EXERCISE DETAILS:
Starting at the line that contains "The image size is (631, 1814).", set down each line exactly until the records end, keeping both ends and adding nothing.

[Stored records]
==========

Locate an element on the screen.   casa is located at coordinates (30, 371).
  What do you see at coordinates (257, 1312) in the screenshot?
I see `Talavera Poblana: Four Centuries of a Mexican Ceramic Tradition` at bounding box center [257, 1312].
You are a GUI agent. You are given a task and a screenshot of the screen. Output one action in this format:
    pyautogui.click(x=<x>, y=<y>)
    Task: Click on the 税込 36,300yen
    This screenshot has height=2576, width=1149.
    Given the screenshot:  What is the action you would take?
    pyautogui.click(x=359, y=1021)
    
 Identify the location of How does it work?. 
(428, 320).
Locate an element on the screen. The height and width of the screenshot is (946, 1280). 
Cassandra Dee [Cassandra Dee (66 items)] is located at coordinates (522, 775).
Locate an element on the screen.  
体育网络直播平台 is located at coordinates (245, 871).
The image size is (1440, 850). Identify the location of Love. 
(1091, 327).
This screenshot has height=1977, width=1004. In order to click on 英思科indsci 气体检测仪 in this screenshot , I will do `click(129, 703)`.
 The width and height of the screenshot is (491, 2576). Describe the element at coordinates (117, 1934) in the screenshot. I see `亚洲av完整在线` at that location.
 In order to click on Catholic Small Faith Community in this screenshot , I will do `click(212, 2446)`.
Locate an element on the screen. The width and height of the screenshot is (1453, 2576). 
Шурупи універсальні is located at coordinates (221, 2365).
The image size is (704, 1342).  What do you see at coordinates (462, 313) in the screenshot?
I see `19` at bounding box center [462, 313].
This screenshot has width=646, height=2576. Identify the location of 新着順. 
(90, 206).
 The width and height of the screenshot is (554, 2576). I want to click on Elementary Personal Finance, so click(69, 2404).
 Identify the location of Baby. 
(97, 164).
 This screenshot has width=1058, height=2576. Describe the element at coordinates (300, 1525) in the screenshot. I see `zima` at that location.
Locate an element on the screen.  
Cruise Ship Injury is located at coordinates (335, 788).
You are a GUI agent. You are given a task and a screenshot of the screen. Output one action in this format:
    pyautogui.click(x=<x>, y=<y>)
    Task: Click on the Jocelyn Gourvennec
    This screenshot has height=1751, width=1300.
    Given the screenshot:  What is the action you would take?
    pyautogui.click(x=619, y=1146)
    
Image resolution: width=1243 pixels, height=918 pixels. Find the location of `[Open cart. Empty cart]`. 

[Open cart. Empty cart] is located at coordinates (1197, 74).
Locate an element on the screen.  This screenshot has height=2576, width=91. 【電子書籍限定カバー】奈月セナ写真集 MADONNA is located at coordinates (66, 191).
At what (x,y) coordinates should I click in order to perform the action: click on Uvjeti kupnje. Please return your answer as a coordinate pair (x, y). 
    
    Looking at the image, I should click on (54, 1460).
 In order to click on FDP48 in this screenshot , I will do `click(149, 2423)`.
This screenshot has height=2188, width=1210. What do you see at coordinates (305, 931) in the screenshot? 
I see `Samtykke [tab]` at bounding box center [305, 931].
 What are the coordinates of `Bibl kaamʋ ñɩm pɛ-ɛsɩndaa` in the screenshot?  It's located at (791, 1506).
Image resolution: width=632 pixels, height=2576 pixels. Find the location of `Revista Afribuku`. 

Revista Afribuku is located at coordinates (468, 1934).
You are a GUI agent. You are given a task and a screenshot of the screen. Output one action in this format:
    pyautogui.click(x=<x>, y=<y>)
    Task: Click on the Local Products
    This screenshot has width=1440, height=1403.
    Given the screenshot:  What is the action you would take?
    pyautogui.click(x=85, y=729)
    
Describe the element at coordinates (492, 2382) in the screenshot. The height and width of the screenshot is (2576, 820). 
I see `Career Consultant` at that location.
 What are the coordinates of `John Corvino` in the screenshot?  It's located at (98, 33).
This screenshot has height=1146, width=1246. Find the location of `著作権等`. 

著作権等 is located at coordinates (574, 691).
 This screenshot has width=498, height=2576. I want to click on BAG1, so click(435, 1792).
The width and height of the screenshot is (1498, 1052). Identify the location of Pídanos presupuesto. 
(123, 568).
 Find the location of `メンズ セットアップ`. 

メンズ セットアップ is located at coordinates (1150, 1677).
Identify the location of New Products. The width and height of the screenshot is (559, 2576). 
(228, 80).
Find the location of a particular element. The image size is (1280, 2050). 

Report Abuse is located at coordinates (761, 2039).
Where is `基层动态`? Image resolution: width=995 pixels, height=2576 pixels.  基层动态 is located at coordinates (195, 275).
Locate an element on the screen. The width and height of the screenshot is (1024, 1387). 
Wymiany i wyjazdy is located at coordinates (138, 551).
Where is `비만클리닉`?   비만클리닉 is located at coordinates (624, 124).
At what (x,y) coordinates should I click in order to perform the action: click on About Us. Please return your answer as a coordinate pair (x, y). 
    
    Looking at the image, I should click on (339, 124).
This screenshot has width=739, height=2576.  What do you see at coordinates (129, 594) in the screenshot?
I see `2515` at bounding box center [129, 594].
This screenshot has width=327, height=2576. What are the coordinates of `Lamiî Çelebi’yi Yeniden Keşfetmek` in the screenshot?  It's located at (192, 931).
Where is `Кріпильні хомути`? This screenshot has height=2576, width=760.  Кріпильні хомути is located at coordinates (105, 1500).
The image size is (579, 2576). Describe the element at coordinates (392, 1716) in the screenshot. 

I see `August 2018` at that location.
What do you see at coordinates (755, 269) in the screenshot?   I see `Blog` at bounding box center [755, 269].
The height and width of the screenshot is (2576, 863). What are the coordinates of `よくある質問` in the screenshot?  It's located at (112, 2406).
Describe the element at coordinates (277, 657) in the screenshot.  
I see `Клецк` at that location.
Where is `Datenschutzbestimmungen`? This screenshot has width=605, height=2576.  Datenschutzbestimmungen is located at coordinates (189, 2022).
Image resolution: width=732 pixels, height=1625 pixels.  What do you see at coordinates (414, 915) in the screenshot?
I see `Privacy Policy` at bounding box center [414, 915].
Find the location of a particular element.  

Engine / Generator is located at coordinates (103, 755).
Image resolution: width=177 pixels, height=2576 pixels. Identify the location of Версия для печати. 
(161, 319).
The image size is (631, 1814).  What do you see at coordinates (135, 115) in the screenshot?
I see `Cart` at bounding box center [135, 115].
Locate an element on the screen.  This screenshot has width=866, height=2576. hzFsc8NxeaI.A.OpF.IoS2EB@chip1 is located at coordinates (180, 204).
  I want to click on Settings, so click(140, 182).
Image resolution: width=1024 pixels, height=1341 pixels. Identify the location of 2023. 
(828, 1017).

==========

YOUR RESPONSE:
The image size is (631, 1814).  What do you see at coordinates (135, 115) in the screenshot?
I see `Cart` at bounding box center [135, 115].
Locate an element on the screen.  This screenshot has width=866, height=2576. hzFsc8NxeaI.A.OpF.IoS2EB@chip1 is located at coordinates (180, 204).
  I want to click on Settings, so click(140, 182).
Image resolution: width=1024 pixels, height=1341 pixels. Identify the location of 2023. 
(828, 1017).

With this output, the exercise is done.